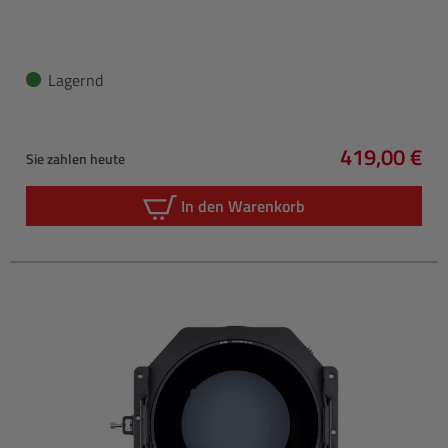
Lagernd
419,00 €
Sie zahlen heute
Regulärer P
In den Warenkorb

Task:
All text in the material above must be written out exactly; the images are to be skipped.

Output of the exercise:
Lagernd
419,00 €
Sie zahlen heute
Regulärer P
In den Warenkorb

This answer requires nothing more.